Gemini-powered Siri is set to give Apple's voice assistant its biggest overhaul in years, as Google and Apple tighten a far-reaching AI partnership.
Google Cloud chief executive Thomas Kurian has confirmed that a revamped Siri, powered by Google's Gemini AI models, will launch later in 2026. Speaking during the Google Cloud Next '26 keynote in Las Vegas, he described Apple as a "key partner" and said Gemini will underpin future Apple Intelligence features, including a much smarter, more personalised Siri.

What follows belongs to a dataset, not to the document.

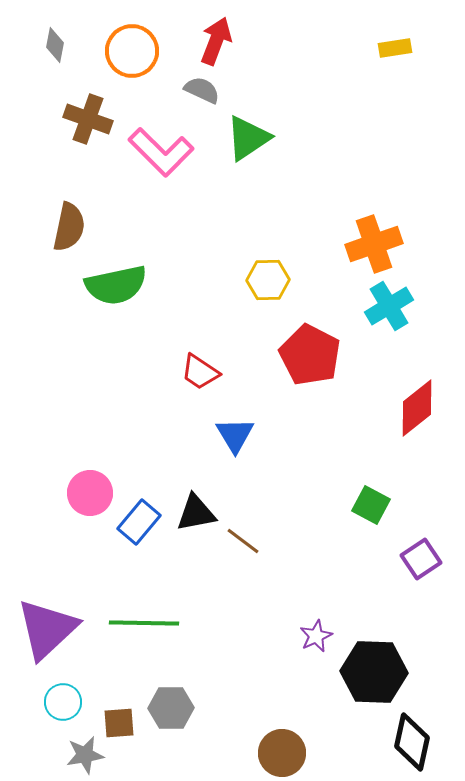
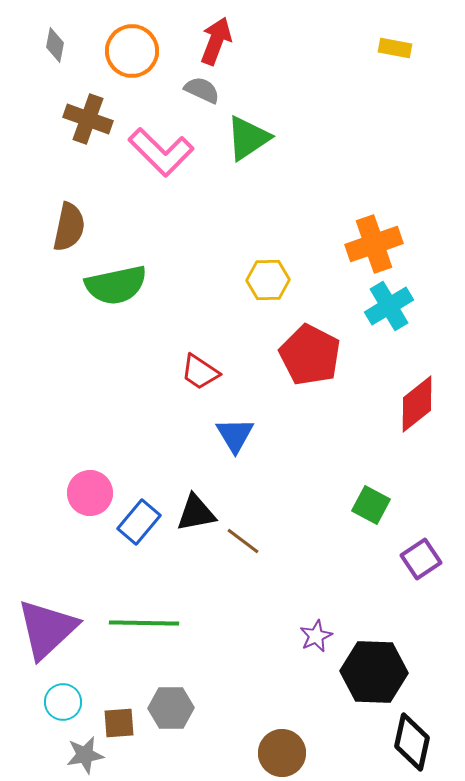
yellow rectangle: rotated 20 degrees clockwise
red diamond: moved 4 px up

Kurian also indicated that Google Cloud is now Apple's preferred cloud provider for this work, marking a shift from the companies' traditional rivalry to deeper technical collaboration. The Gemini-powered Siri is widely expected to be previewed alongside iOS 27 at Apple's Worldwide Developers Conference (WWDC) 2026, which begins on 8 June.
Apple first hinted at an upgraded Siri in early 2025 but later pushed the rollout into 2026 after internal testing flagged performance and accuracy concerns. Reports suggest Apple initially targeted a spring 2026 release window before delays forced a shift to later in the year.
The new Gemini-powered Siri is expected to offer deeper conversational skills, better on-screen awareness and the ability to handle multi-step requests, moving closer to AI chatbots such as ChatGPT and Claude. Rumours also point to a dedicated Siri app in iOS 27, giving users a single place to review previous conversations and manage AI features.
One unresolved question is exactly how Gemini-powered Siri will run behind the scenes. Apple is exploring a mix of its own Private Cloud Compute infrastructure and Google's data centres to balance privacy with the heavy processing demands of large AI models. Some reports suggest Apple could even place its own servers inside Google facilities to keep tighter control of user data while tapping Google's scale.
Apple is expected to share more detail at WWDC 2026, alongside iOS 27 and broader Apple Intelligence announcements. If the launch goes as planned, the Gemini-powered Siri could become one of the most significant AI tie-ups yet between two of the industry's biggest rivals, and a decisive test of how far Apple is willing to lean on Google to stay competitive in the AI race.